En 1882, le jeune étudiant assiste aux représentations de Parsifal. Si le choc musical est bien là et marque à jamais Appia, la transposition sur scène du « festival scénique sacré en musique » est pour lui une immense déception. Cet événement aurait pu décourager l’artiste, lui faire admettre une fois pour toute que la mise en scène était un art suranné. Mais c’est l’effet inverse qui se produit en lui, et la déception ressentie lui donne une conscience aiguë de la nécessité de réformer le théâtre.
Et quelle base de travail plus appropriée à cette étude que celle à laquelle il voue déjà une admiration sans borne : l’œuvre musicale et dramatique de Richard Wagner !
Après la disparition du Maître de Bayreuth, Appia songe lui-même à concevoir décors et costumes pour une Tétralogie, des Maîtres Chanteurs, un Tristan et Isolde… qui resteront plusieurs décennies lettres mortes ; des idées, des esquisses de croquis inachevées car considérées comme trop « modernes » pour l’époque dans laquelle il évolue. Il se heurte de plus à la farouche opposition de Cosima, gardienne non seulement de l’œuvre du Maître en son Temple, mais également au-delà des frontières de celui-ci. Fidélité aveugle oblige ; manque de « prise de risque », dirait-on aujourd’hui. Rien – aucun changement de détail dans l’œuvre telle que l’a voulue Wagner, a fortiori aucune nouvelle conception théâtrale, fusse pour mieux servir l’œuvre du Maître – ne saurait trouver la bénédiction de la «vieille dame de Bayreuth». Mais s’il ne peut à ce moment exprimer ses idées sur la scène, Appia consigne ses écrits sur la -selon lui- nécessaire réforme de l’art théâtral au sein d’un manifeste, La Mise en scène du drame wagnérien (1895), suivi de La Musique et la mise en scène (1899).
Mais qu’en est-il de cette fameuse réforme ?
Appia considère tout d’abord l’espace scénique comme un espace tridimensionnel, rejetant ainsi la forme traditionnellement linéaire qui était présentée sur la majeure partie des scènes de théâtre d’opéra jusqu’au XIXème siècle (interdisant également ipso facto tout véritable jeu scénique de la part des acteurs et résumant ce dernier à une gestuelle et des postures convenues). Avec Appia, la lumière apporte une dimension complémentaire à ce nouvel espace, les ombres ainsi que les dégradés viennent compléter la délimitation de l’espace consacré à l’action par les éléments de décors. Ceux-ci sont d’ailleurs réduits à leur forme la plus basique et font volontairement l’économie de toute fioriture superflue. D’autant plus qu’en cette fin de XIXème siècle qui voit la naissance de l’électricité, les nouvelles technologies offertes à la scène permettent ce genre d’innovation. Jusqu’alors les « feux de la rampe » éclairés au gaz ne permettaient en effet qu’une approche linéaire et verticale de l’éclairage.

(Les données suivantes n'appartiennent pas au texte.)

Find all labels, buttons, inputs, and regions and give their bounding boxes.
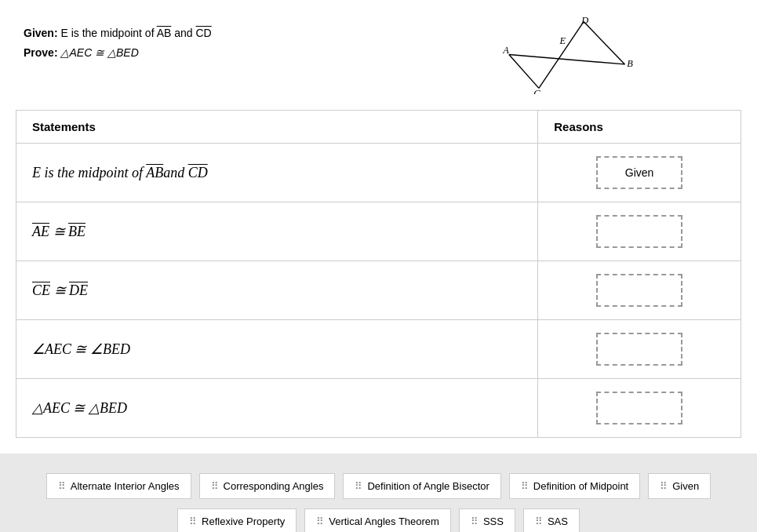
given-label: Given: xyxy=(24,27,58,39)
drag-row-1: Alternate Interior Angles Corresponding … xyxy=(16,473,741,499)
reason-drop-5[interactable] xyxy=(596,392,682,425)
table-row: AE ≅ BE xyxy=(16,202,741,261)
table-row: E is the midpoint of ABand CD Given xyxy=(16,144,741,202)
point-d-label: D xyxy=(580,16,588,26)
drag-items-area: Alternate Interior Angles Corresponding … xyxy=(0,454,757,532)
reason-drop-2[interactable] xyxy=(596,215,682,248)
reason-3[interactable] xyxy=(538,261,741,320)
reason-4[interactable] xyxy=(538,320,741,379)
ab-segment: AB xyxy=(157,27,172,39)
table-row: ∠AEC ≅ ∠BED xyxy=(16,320,741,379)
reason-1[interactable]: Given xyxy=(538,144,741,202)
point-e-label: E xyxy=(559,35,566,46)
ab-overline: AB xyxy=(146,165,163,180)
de-overline: DE xyxy=(69,282,88,298)
drag-sas[interactable]: SAS xyxy=(523,508,580,532)
drag-definition-midpoint[interactable]: Definition of Midpoint xyxy=(509,473,640,499)
point-c-label: C xyxy=(533,88,540,94)
main-container: Given: E is the midpoint of AB and CD Pr… xyxy=(0,0,757,532)
svg-line-1 xyxy=(539,22,584,89)
statement-3: CE ≅ DE xyxy=(16,261,538,320)
svg-line-0 xyxy=(509,55,625,64)
ae-overline: AE xyxy=(32,224,49,239)
diagram-area: A E B C D xyxy=(482,16,733,94)
statement-2: AE ≅ BE xyxy=(16,202,538,261)
reason-5[interactable] xyxy=(538,379,741,438)
drag-row-2: Reflexive Property Vertical Angles Theor… xyxy=(16,508,741,532)
prove-content: △AEC ≅ △BED xyxy=(60,46,138,59)
statement-1: E is the midpoint of ABand CD xyxy=(16,144,538,202)
cd-segment: CD xyxy=(195,27,211,39)
geometry-diagram: A E B C D xyxy=(482,16,655,94)
table-row: CE ≅ DE xyxy=(16,261,741,320)
prove-label: Prove: xyxy=(24,46,58,59)
given-reason-box[interactable]: Given xyxy=(596,156,682,189)
statement-4: ∠AEC ≅ ∠BED xyxy=(16,320,538,379)
reason-drop-3[interactable] xyxy=(596,274,682,307)
statements-header: Statements xyxy=(16,111,538,144)
cd-overline: CD xyxy=(188,165,208,180)
drag-vertical-angles-theorem[interactable]: Vertical Angles Theorem xyxy=(304,508,451,532)
given-content: E is the midpoint of AB and CD xyxy=(60,27,211,39)
point-b-label: B xyxy=(627,58,633,69)
reason-drop-4[interactable] xyxy=(596,333,682,366)
drag-sss[interactable]: SSS xyxy=(459,508,515,532)
prove-line: Prove: △AEC ≅ △BED xyxy=(24,43,212,63)
svg-line-2 xyxy=(509,55,539,89)
top-section: Given: E is the midpoint of AB and CD Pr… xyxy=(0,0,757,102)
drag-definition-angle-bisector[interactable]: Definition of Angle Bisector xyxy=(343,473,500,499)
point-a-label: A xyxy=(502,45,509,56)
reason-2[interactable] xyxy=(538,202,741,261)
table-row: △AEC ≅ △BED xyxy=(16,379,741,438)
drag-alternate-interior-angles[interactable]: Alternate Interior Angles xyxy=(46,473,191,499)
reasons-header: Reasons xyxy=(538,111,741,144)
statement-5: △AEC ≅ △BED xyxy=(16,379,538,438)
given-prove-text: Given: E is the midpoint of AB and CD Pr… xyxy=(24,16,212,63)
drag-corresponding-angles[interactable]: Corresponding Angles xyxy=(199,473,336,499)
drag-given[interactable]: Given xyxy=(648,473,711,499)
proof-table: Statements Reasons E is the midpoint of … xyxy=(16,110,741,438)
svg-line-3 xyxy=(584,22,624,64)
ce-overline: CE xyxy=(32,282,50,298)
be-overline: BE xyxy=(68,224,86,239)
drag-reflexive-property[interactable]: Reflexive Property xyxy=(177,508,297,532)
given-line: Given: E is the midpoint of AB and CD xyxy=(24,24,212,43)
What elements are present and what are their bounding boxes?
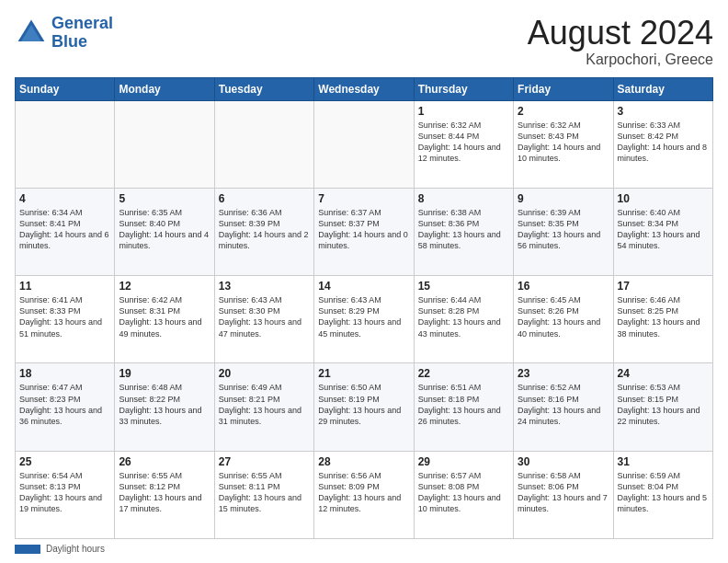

Avec Appia, « droit à l’essentiel » (et rien de plus) sera la devise : le théoricien se montre volontairement opposé aux décors réalistes qui enferment l’œuvre dans une conception forcément limitée de sa compréhension par les spectateurs. La lumière et les jeux de couleurs, pour Appia, suffisent à créer des atmosphères sur scène, à refléter les émotions des personnages, voire à transcender celles-ci afin d’apporter aux drames musicaux une dimension atemporelle et universelle. Autant ce précepte paraît évident pour le théoricien, autant celui-ci vient heurter de plein fouet les habitués du « folklore wagnérien » qui considéraient que casques à cornes, peaux de bêtes et autres coupes d’hydromel étaient des apanages inséparables de l’œuvre du Maître de Bayreuth.